> _Task directions_
In the copy, include all of the listing exactly and none of its pictures.

Start of Block

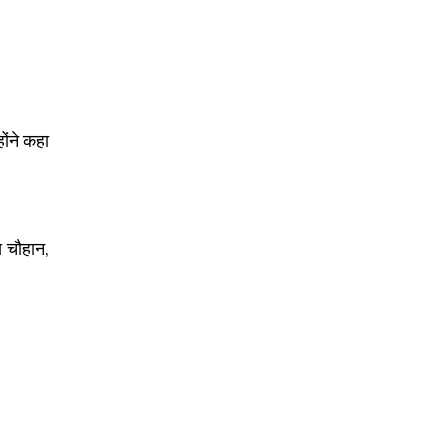
ोंने कहा
स चौहान,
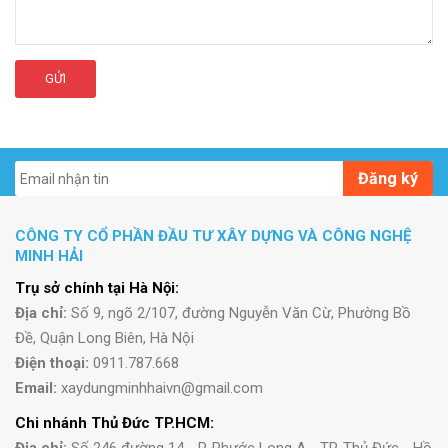
GỬI
Đăng ký
CÔNG TY CỔ PHẦN ĐẦU TƯ XÂY DỰNG VÀ CÔNG NGHỆ
MINH HẢI
Trụ sở chính tại Hà Nội:
Địa chỉ:
Số 9, ngõ 2/107, đường Nguyễn Văn Cừ, Phường Bồ
Đề, Quận Long Biên, Hà Nội
Điện thoại:
0911.787.668
Email:
xaydungminhhaivn@gmail.com
Chi nhánh Thủ Đức TP.HCM:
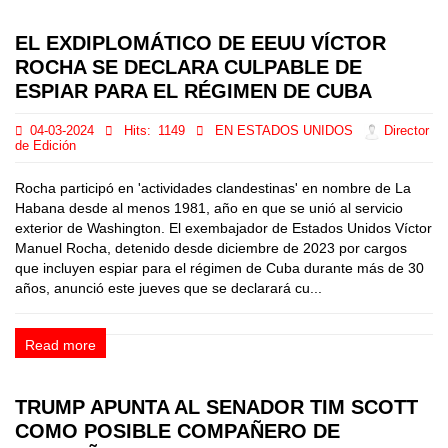
EL EXDIPLOMÁTICO DE EEUU VÍCTOR
ROCHA SE DECLARA CULPABLE DE
ESPIAR PARA EL RÉGIMEN DE CUBA
04-03-2024
Hits:
1149
EN ESTADOS UNIDOS
Director
de Edición
Rocha participó en 'actividades clandestinas' en nombre de La
Habana desde al menos 1981, año en que se unió al servicio
exterior de Washington. El exembajador de Estados Unidos Víctor
Manuel Rocha, detenido desde diciembre de 2023 por cargos
que incluyen espiar para el régimen de Cuba durante más de 30
años, anunció este jueves que se declarará cu...
Read more
TRUMP APUNTA AL SENADOR TIM SCOTT
COMO POSIBLE COMPAÑERO DE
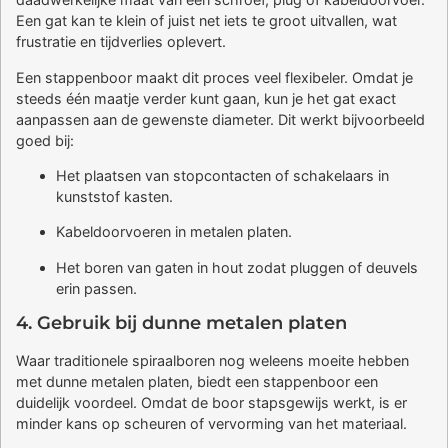
Een gat kan te klein of juist net iets te groot uitvallen, wat
frustratie en tijdverlies oplevert.
Een stappenboor maakt dit proces veel flexibeler. Omdat je
steeds één maatje verder kunt gaan, kun je het gat exact
aanpassen aan de gewenste diameter. Dit werkt bijvoorbeeld
goed bij:
Het plaatsen van stopcontacten of schakelaars in
kunststof kasten.
Kabeldoorvoeren in metalen platen.
Het boren van gaten in hout zodat pluggen of deuvels
erin passen.
4. Gebruik bij dunne metalen platen
Waar traditionele spiraalboren nog weleens moeite hebben
met dunne metalen platen, biedt een stappenboor een
duidelijk voordeel. Omdat de boor stapsgewijs werkt, is er
minder kans op scheuren of vervorming van het materiaal.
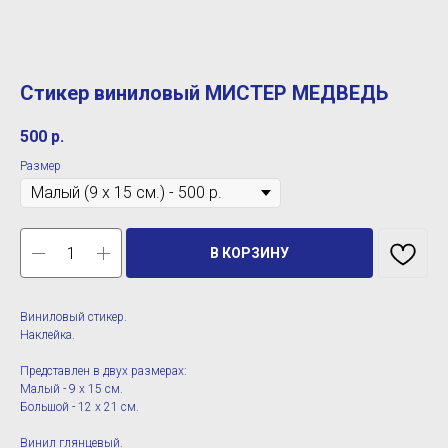
Стикер виниловый МИСТЕР МЕДВЕДЬ
500
р.
Размер
В КОРЗИНУ
Виниловый стикер.
Наклейка.
Представлен в двух размерах:
Малый - 9 х 15 см.
Большой - 12 х 21 см.
Винил глянцевый.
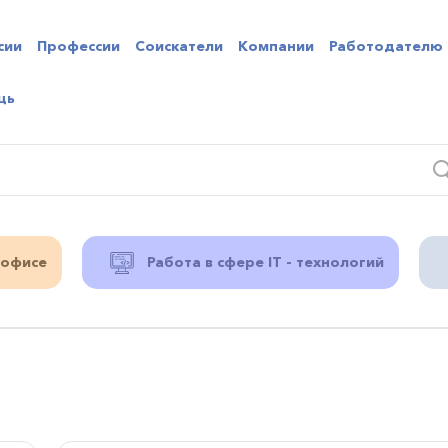
сии
Профессии
Соискатели
Компании
Работодателю
щь
 офисе
Работа в сфере IT - технологий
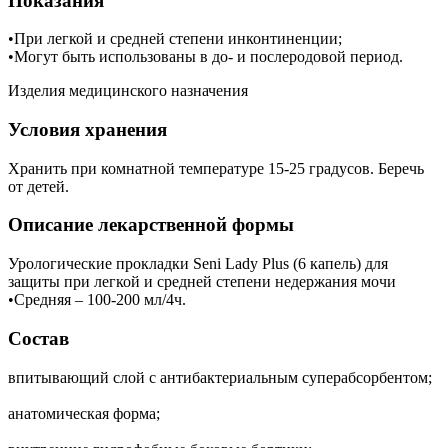
Показания
•При легкой и средней степени инконтиненции;
•Могут быть использованы в до- и послеродовой период.
Изделия медицинского назначения
Условия хранения
Хранить при комнатной температуре 15-25 градусов. Беречь
от детей.
Описание лекарственной формы
Урологические прокладки Seni Lady Plus (6 капель) для
защиты при легкой и средней степени недержания мочи
•Средняя – 100-200 мл/4ч.
Состав
впитывающий слой с антибактериальным суперабсорбентом;
анатомическая форма;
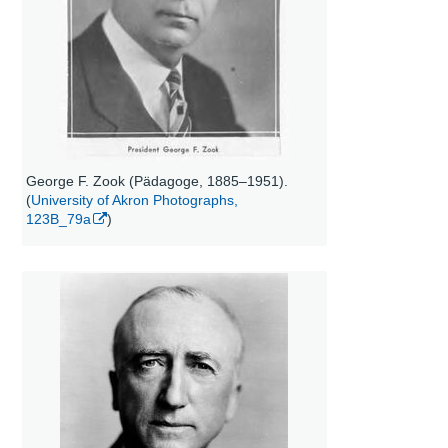
George F. Zook (Pädagoge, 1885–1951).
(
University of Akron Photographs,
123B_79a
)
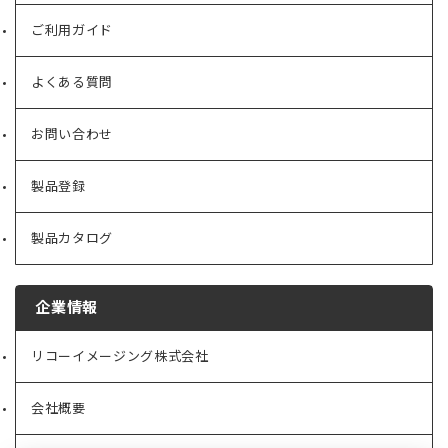
ご利用ガイド
よくある質問
お問い合わせ
製品登録
製品カタログ
企業情報
リコーイメージング株式会社
（新
し
い
会社概要
（新
タ
し
ブ
い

End of Block

> _Worked solution_
ोंने कहा
स चौहान,
GỬI
Đăng ký
CÔNG TY CỔ PHẦN ĐẦU TƯ XÂY DỰNG VÀ CÔNG NGHỆ
MINH HẢI
Trụ sở chính tại Hà Nội:
Địa chỉ:
Số 9, ngõ 2/107, đường Nguyễn Văn Cừ, Phường Bồ
Đề, Quận Long Biên, Hà Nội
Điện thoại:
0911.787.668
Email:
xaydungminhhaivn@gmail.com
Chi nhánh Thủ Đức TP.HCM:
EL EXDIPLOMÁTICO DE EEUU VÍCTOR
ROCHA SE DECLARA CULPABLE DE
ESPIAR PARA EL RÉGIMEN DE CUBA
04-03-2024
Hits:
1149
EN ESTADOS UNIDOS
Director
de Edición
Rocha participó en 'actividades clandestinas' en nombre de La
Habana desde al menos 1981, año en que se unió al servicio
exterior de Washington. El exembajador de Estados Unidos Víctor
Manuel Rocha, detenido desde diciembre de 2023 por cargos
que incluyen espiar para el régimen de Cuba durante más de 30
años, anunció este jueves que se declarará cu...
Read more
TRUMP APUNTA AL SENADOR TIM SCOTT
COMO POSIBLE COMPAÑERO DE
Een gat kan te klein of juist net iets te groot uitvallen, wat
frustratie en tijdverlies oplevert.
Een stappenboor maakt dit proces veel flexibeler. Omdat je
steeds één maatje verder kunt gaan, kun je het gat exact
aanpassen aan de gewenste diameter. Dit werkt bijvoorbeeld
goed bij:
Het plaatsen van stopcontacten of schakelaars in
kunststof kasten.
Kabeldoorvoeren in metalen platen.
Het boren van gaten in hout zodat pluggen of deuvels
erin passen.
4. Gebruik bij dunne metalen platen
Waar traditionele spiraalboren nog weleens moeite hebben
met dunne metalen platen, biedt een stappenboor een
duidelijk voordeel. Omdat de boor stapsgewijs werkt, is er
minder kans op scheuren of vervorming van het materiaal.
Стикер виниловый МИСТЕР МЕДВЕДЬ
500
р.
Размер
В КОРЗИНУ
Виниловый стикер.
Наклейка.
Представлен в двух размерах:
Малый - 9 х 15 см.
Большой - 12 х 21 см.
Винил глянцевый.
сии
Профессии
Соискатели
Компании
Работодателю
щь
 офисе
Работа в сфере IT - технологий
Показания
•При легкой и средней степени инконтиненции;
•Могут быть использованы в до- и послеродовой период.
Изделия медицинского назначения
Условия хранения
Хранить при комнатной температуре 15-25 градусов. Беречь
от детей.
Описание лекарственной формы
Урологические прокладки Seni Lady Plus (6 капель) для
защиты при легкой и средней степени недержания мочи
•Средняя – 100-200 мл/4ч.
Состав
впитывающий слой с антибактериальным суперабсорбентом;
анатомическая форма;
George F. Zook (Pädagoge, 1885–1951).
(
University of Akron Photographs,
123B_79a
)
ご利用ガイド
よくある質問
お問い合わせ
製品登録
製品カタログ
企業情報
リコーイメージング株式会社
（新
し
い
会社概要
（新
タ
し
ブ
い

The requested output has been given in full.